Wherever the string "CALEDÔNIA" turns up in the data, copy the whole line.

***** Dataset excerpts

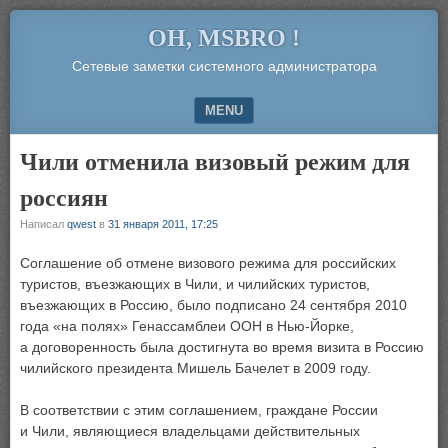
OH, MSBRO !
Сетевые заметки системного администратора
MENU
SKIP TO CONTENT
Чили отменила визовый режим для
россиян
Написал
qwest
в
31 января 2011, 17:25
Соглашение об отмене визового режима для российских
туристов, въезжающих в Чили, и чилийских туристов,
въезжающих в Россию, было подписано 24 сентября 2010
года «на полях» Генассамблеи ООН в Нью-Йорке,
а договоренность была достигнута во время визита в Россию
чилийского президента Мишель Бачелет в 2009 году.
В соответствии с этим соглашением, граждане России
и Чили, являющиеся владельцами действительных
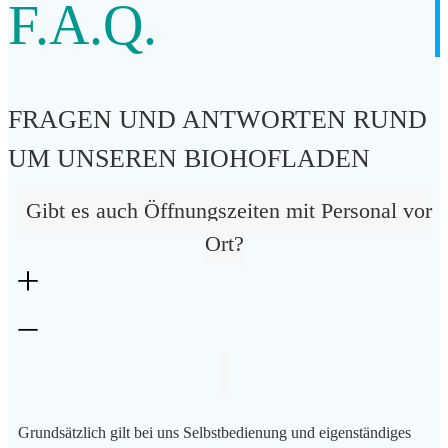
F.A.Q.
FRAGEN UND ANTWORTEN RUND
UM UNSEREN BIOHOFLADEN
Gibt es auch Öffnungszeiten mit Personal vor
Ort?
Grundsätzlich gilt bei uns Selbstbedienung und eigenständiges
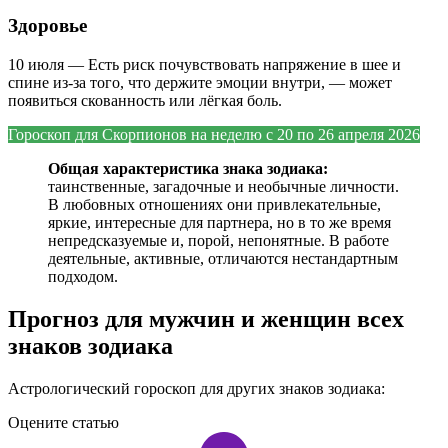
Здоровье
10 июля — Есть риск почувствовать напряжение в шее и
спине из‑за того, что держите эмоции внутри, — может
появиться скованность или лёгкая боль.
Гороскоп для Скорпионов на
неделю с 20 по 26 апреля 2026
Общая характеристика знака зодиака:
таинственные, загадочные и необычные личности.
В любовных отношениях они привлекательные,
яркие, интересные для партнера, но в то же время
непредсказуемые и, порой, непонятные. В работе
деятельные, активные, отличаются нестандартным
подходом.
Прогноз для мужчин и женщин всех
знаков зодиака
Астрологический гороскоп для других знаков зодиака:
Оцените статью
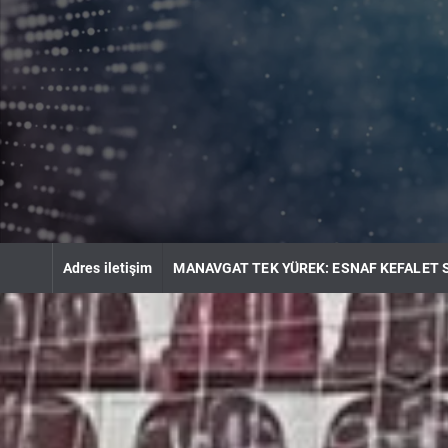
S
k
i
p
t
o
c
o
n
t
e
n
Adres iletişim
MANAVGAT TEK YÜREK: ESNAF KEFALET 
t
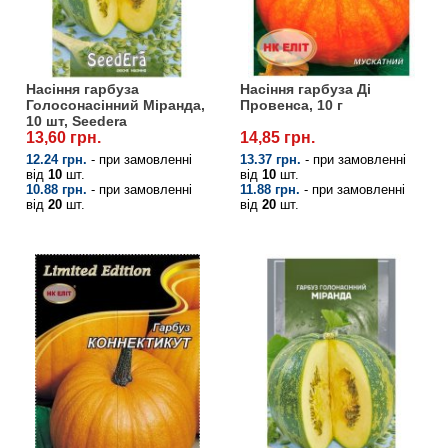
Насіння гарбуза
Насіння гарбуза Ді
Голосонасінний Міранда,
Провенса, 10 г
10 шт, Seedera
13,60 грн.
14,85 грн.
12.24 грн.
- при замовленні
13.37 грн.
- при замовленні
від
10
шт.
від
10
шт.
10.88 грн.
- при замовленні
11.88 грн.
- при замовленні
від
20
шт.
від
20
шт.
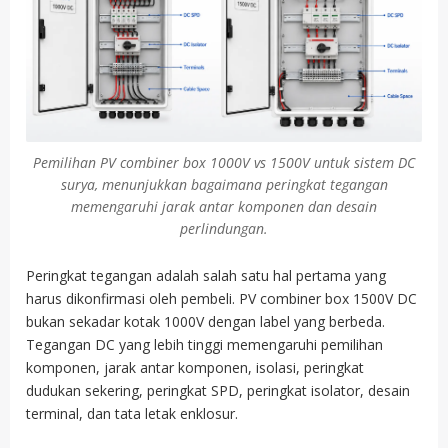
Pemilihan PV combiner box 1000V vs 1500V untuk sistem DC
surya, menunjukkan bagaimana peringkat tegangan
memengaruhi jarak antar komponen dan desain
perlindungan.
Peringkat tegangan adalah salah satu hal pertama yang
harus dikonfirmasi oleh pembeli. PV combiner box 1500V DC
bukan sekadar kotak 1000V dengan label yang berbeda.
Tegangan DC yang lebih tinggi memengaruhi pemilihan
komponen, jarak antar komponen, isolasi, peringkat
dudukan sekering, peringkat SPD, peringkat isolator, desain
terminal, dan tata letak enklosur.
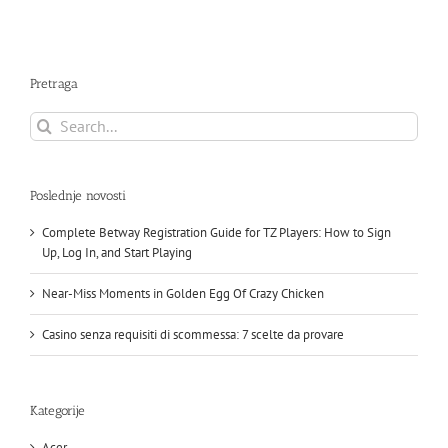
Pretraga
Search
for:
Poslednje novosti
Complete Betway Registration Guide for TZ Players: How to Sign
Up, Log In, and Start Playing
Near-Miss Moments in Golden Egg Of Crazy Chicken
Casino senza requisiti di scommessa: 7 scelte da provare
Kategorije
Acer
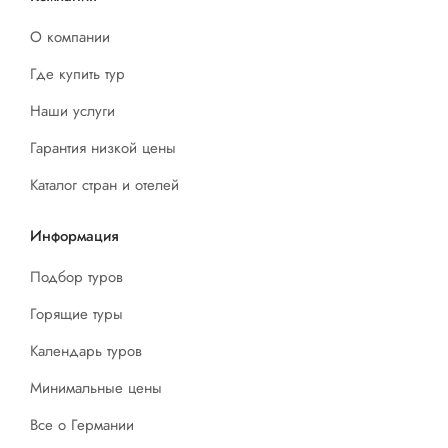
О компании
Где купить тур
Наши услуги
Гарантия низкой цены
Каталог стран и отелей
Информация
Подбор туров
Горящие туры
Календарь туров
Минимальные цены
Все о Германии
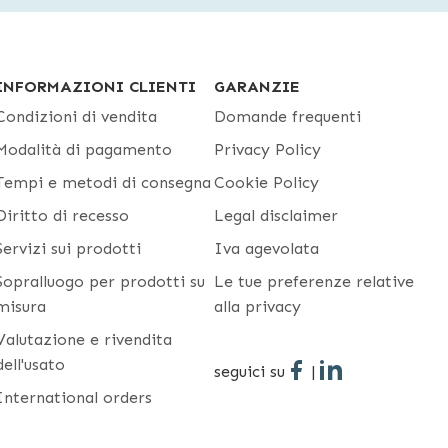
INFORMAZIONI CLIENTI
GARANZIE
Condizioni di vendita
Domande frequenti
Modalità di pagamento
Privacy Policy
Tempi e metodi di consegna
Cookie Policy
Diritto di recesso
Legal disclaimer
Servizi sui prodotti
Iva agevolata
Sopralluogo per prodotti su
Le tue preferenze relative
misura
alla privacy
Valutazione e rivendita
dell'usato
seguici su
|
International orders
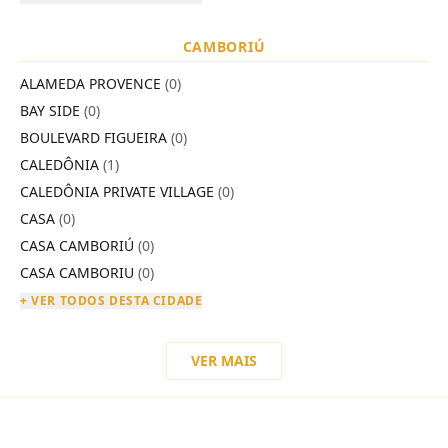
CAMBORIÚ
ALAMEDA PROVENCE
(0)
BAY SIDE
(0)
BOULEVARD FIGUEIRA
(0)
CALEDÔNIA
(1)
CALEDÔNIA PRIVATE VILLAGE
(0)
CASA
(0)
CASA CAMBORIÚ
(0)
CASA CAMBORIU
(0)
+ VER TODOS DESTA CIDADE
VER MAIS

**********

Result for this task:
CALEDÔNIA
CALEDÔNIA PRIVATE VILLAGE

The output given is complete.